→ **WHAT THE EXERCISE ASKS**
Print every entry below exactly, leaving out the pictures.

→ **SUPPLIED RECORDS**
===============

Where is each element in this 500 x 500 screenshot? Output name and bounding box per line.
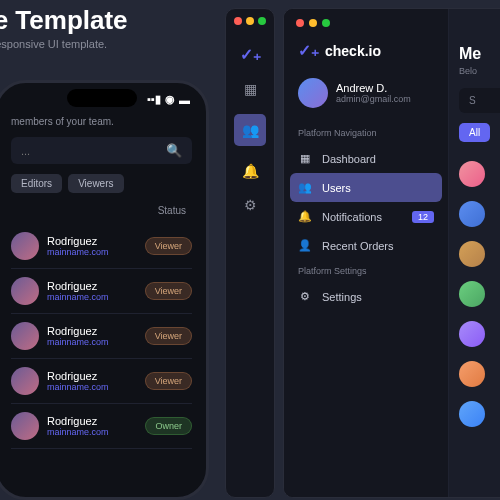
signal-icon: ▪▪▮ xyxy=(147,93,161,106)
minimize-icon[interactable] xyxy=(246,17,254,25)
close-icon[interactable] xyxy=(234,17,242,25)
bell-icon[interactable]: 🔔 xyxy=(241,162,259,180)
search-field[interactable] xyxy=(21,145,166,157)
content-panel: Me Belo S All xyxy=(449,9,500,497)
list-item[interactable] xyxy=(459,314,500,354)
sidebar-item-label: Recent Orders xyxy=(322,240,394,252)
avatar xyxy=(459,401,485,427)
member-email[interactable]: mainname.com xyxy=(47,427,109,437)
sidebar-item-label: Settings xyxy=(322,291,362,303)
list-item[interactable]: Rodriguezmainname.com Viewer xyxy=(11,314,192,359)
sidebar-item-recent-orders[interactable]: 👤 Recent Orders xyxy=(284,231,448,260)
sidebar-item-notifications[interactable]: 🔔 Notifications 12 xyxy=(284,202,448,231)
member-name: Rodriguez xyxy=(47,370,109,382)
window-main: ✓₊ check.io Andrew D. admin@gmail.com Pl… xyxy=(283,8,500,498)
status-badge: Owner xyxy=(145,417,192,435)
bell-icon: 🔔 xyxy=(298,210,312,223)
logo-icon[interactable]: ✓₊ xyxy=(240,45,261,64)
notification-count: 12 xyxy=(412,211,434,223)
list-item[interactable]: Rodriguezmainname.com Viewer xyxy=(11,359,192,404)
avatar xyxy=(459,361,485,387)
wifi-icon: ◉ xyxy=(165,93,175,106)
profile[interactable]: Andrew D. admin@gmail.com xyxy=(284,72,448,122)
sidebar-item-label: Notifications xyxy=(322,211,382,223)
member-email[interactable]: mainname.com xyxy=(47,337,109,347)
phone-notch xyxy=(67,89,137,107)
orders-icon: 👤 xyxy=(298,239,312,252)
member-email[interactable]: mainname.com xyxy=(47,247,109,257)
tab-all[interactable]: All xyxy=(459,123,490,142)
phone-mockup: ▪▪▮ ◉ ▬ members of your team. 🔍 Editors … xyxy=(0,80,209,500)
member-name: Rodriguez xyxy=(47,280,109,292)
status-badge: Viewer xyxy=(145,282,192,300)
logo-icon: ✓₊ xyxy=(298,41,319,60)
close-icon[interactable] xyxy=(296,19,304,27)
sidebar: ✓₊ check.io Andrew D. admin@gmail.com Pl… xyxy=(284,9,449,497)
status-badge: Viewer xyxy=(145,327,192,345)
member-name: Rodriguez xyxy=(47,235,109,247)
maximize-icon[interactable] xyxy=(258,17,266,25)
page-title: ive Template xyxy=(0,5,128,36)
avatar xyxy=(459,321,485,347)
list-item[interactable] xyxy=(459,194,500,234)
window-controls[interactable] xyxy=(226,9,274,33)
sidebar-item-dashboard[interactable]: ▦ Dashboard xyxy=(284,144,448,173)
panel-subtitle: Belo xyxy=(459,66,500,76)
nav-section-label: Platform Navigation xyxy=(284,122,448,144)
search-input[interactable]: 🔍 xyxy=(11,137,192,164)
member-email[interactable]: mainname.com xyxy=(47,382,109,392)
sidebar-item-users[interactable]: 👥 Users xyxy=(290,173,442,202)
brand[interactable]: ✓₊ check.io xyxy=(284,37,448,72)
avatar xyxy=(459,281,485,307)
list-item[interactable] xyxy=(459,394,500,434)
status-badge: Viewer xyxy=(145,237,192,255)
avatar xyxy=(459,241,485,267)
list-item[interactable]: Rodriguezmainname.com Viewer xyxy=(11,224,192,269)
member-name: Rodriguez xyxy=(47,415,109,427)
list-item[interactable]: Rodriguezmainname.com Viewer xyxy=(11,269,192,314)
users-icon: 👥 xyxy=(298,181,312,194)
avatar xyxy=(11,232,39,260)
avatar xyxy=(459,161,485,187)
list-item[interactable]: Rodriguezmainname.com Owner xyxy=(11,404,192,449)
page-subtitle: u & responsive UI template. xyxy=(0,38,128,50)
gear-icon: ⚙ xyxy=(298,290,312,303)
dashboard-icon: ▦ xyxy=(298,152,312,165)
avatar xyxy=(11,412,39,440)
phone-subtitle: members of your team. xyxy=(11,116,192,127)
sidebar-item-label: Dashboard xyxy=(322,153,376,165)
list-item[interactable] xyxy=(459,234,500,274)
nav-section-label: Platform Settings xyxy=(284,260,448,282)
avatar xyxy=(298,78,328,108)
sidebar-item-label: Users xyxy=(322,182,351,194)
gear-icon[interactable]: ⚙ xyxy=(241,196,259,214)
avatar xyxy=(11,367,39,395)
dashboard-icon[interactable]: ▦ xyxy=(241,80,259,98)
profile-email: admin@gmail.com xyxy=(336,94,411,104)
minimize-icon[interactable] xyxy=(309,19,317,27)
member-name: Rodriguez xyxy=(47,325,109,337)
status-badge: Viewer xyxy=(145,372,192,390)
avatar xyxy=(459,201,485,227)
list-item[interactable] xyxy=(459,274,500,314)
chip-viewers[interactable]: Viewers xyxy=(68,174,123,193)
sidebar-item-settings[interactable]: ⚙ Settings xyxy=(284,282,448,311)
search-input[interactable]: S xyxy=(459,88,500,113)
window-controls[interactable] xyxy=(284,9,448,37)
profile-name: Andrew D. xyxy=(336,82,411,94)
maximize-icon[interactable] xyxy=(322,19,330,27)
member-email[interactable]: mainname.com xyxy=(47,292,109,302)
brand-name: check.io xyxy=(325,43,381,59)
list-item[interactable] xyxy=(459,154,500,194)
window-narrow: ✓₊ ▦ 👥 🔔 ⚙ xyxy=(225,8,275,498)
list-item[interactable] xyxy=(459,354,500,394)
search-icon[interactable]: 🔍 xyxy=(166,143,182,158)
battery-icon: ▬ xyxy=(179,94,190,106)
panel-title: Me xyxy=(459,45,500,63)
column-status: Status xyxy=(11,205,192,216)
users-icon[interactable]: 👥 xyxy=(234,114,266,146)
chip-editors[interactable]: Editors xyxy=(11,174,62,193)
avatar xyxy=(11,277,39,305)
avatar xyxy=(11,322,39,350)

===============

→ **RESULT BELOW**
Where is each element in this 500 x 500 screenshot? Output name and bounding box per line.
signal-icon: ▪▪▮ xyxy=(147,93,161,106)
minimize-icon[interactable] xyxy=(246,17,254,25)
close-icon[interactable] xyxy=(234,17,242,25)
bell-icon[interactable]: 🔔 xyxy=(241,162,259,180)
search-field[interactable] xyxy=(21,145,166,157)
content-panel: Me Belo S All xyxy=(449,9,500,497)
list-item[interactable] xyxy=(459,314,500,354)
sidebar-item-label: Recent Orders xyxy=(322,240,394,252)
avatar xyxy=(459,401,485,427)
member-email[interactable]: mainname.com xyxy=(47,427,109,437)
sidebar-item-label: Settings xyxy=(322,291,362,303)
list-item[interactable]: Rodriguezmainname.com Viewer xyxy=(11,314,192,359)
sidebar-item-recent-orders[interactable]: 👤 Recent Orders xyxy=(284,231,448,260)
sidebar-item-notifications[interactable]: 🔔 Notifications 12 xyxy=(284,202,448,231)
member-name: Rodriguez xyxy=(47,370,109,382)
window-main: ✓₊ check.io Andrew D. admin@gmail.com Pl… xyxy=(283,8,500,498)
status-badge: Owner xyxy=(145,417,192,435)
bell-icon: 🔔 xyxy=(298,210,312,223)
logo-icon[interactable]: ✓₊ xyxy=(240,45,261,64)
notification-count: 12 xyxy=(412,211,434,223)
list-item[interactable]: Rodriguezmainname.com Viewer xyxy=(11,359,192,404)
avatar xyxy=(459,361,485,387)
wifi-icon: ◉ xyxy=(165,93,175,106)
profile[interactable]: Andrew D. admin@gmail.com xyxy=(284,72,448,122)
sidebar-item-label: Notifications xyxy=(322,211,382,223)
member-email[interactable]: mainname.com xyxy=(47,337,109,347)
phone-notch xyxy=(67,89,137,107)
orders-icon: 👤 xyxy=(298,239,312,252)
member-email[interactable]: mainname.com xyxy=(47,247,109,257)
tab-all[interactable]: All xyxy=(459,123,490,142)
phone-mockup: ▪▪▮ ◉ ▬ members of your team. 🔍 Editors … xyxy=(0,80,209,500)
member-name: Rodriguez xyxy=(47,280,109,292)
status-badge: Viewer xyxy=(145,282,192,300)
logo-icon: ✓₊ xyxy=(298,41,319,60)
close-icon[interactable] xyxy=(296,19,304,27)
sidebar: ✓₊ check.io Andrew D. admin@gmail.com Pl… xyxy=(284,9,449,497)
status-badge: Viewer xyxy=(145,327,192,345)
member-name: Rodriguez xyxy=(47,235,109,247)
maximize-icon[interactable] xyxy=(258,17,266,25)
page-title: ive Template xyxy=(0,5,128,36)
avatar xyxy=(459,321,485,347)
list-item[interactable] xyxy=(459,194,500,234)
window-controls[interactable] xyxy=(226,9,274,33)
sidebar-item-dashboard[interactable]: ▦ Dashboard xyxy=(284,144,448,173)
panel-subtitle: Belo xyxy=(459,66,500,76)
nav-section-label: Platform Navigation xyxy=(284,122,448,144)
search-input[interactable]: 🔍 xyxy=(11,137,192,164)
member-email[interactable]: mainname.com xyxy=(47,382,109,392)
sidebar-item-users[interactable]: 👥 Users xyxy=(290,173,442,202)
brand[interactable]: ✓₊ check.io xyxy=(284,37,448,72)
avatar xyxy=(459,281,485,307)
list-item[interactable] xyxy=(459,394,500,434)
status-badge: Viewer xyxy=(145,237,192,255)
avatar xyxy=(459,241,485,267)
list-item[interactable]: Rodriguezmainname.com Viewer xyxy=(11,224,192,269)
member-name: Rodriguez xyxy=(47,415,109,427)
list-item[interactable]: Rodriguezmainname.com Viewer xyxy=(11,269,192,314)
users-icon: 👥 xyxy=(298,181,312,194)
avatar xyxy=(11,232,39,260)
avatar xyxy=(459,161,485,187)
list-item[interactable]: Rodriguezmainname.com Owner xyxy=(11,404,192,449)
page-subtitle: u & responsive UI template. xyxy=(0,38,128,50)
gear-icon: ⚙ xyxy=(298,290,312,303)
dashboard-icon: ▦ xyxy=(298,152,312,165)
avatar xyxy=(11,412,39,440)
phone-subtitle: members of your team. xyxy=(11,116,192,127)
sidebar-item-label: Dashboard xyxy=(322,153,376,165)
list-item[interactable] xyxy=(459,234,500,274)
nav-section-label: Platform Settings xyxy=(284,260,448,282)
avatar xyxy=(298,78,328,108)
sidebar-item-label: Users xyxy=(322,182,351,194)
gear-icon[interactable]: ⚙ xyxy=(241,196,259,214)
avatar xyxy=(11,367,39,395)
dashboard-icon[interactable]: ▦ xyxy=(241,80,259,98)
profile-email: admin@gmail.com xyxy=(336,94,411,104)
minimize-icon[interactable] xyxy=(309,19,317,27)
member-name: Rodriguez xyxy=(47,325,109,337)
status-badge: Viewer xyxy=(145,372,192,390)
avatar xyxy=(459,201,485,227)
list-item[interactable] xyxy=(459,274,500,314)
chip-viewers[interactable]: Viewers xyxy=(68,174,123,193)
sidebar-item-settings[interactable]: ⚙ Settings xyxy=(284,282,448,311)
search-input[interactable]: S xyxy=(459,88,500,113)
window-controls[interactable] xyxy=(284,9,448,37)
profile-name: Andrew D. xyxy=(336,82,411,94)
maximize-icon[interactable] xyxy=(322,19,330,27)
member-email[interactable]: mainname.com xyxy=(47,292,109,302)
brand-name: check.io xyxy=(325,43,381,59)
list-item[interactable] xyxy=(459,154,500,194)
window-narrow: ✓₊ ▦ 👥 🔔 ⚙ xyxy=(225,8,275,498)
list-item[interactable] xyxy=(459,354,500,394)
search-icon[interactable]: 🔍 xyxy=(166,143,182,158)
battery-icon: ▬ xyxy=(179,94,190,106)
panel-title: Me xyxy=(459,45,500,63)
column-status: Status xyxy=(11,205,192,216)
users-icon[interactable]: 👥 xyxy=(234,114,266,146)
chip-editors[interactable]: Editors xyxy=(11,174,62,193)
avatar xyxy=(11,277,39,305)
avatar xyxy=(11,322,39,350)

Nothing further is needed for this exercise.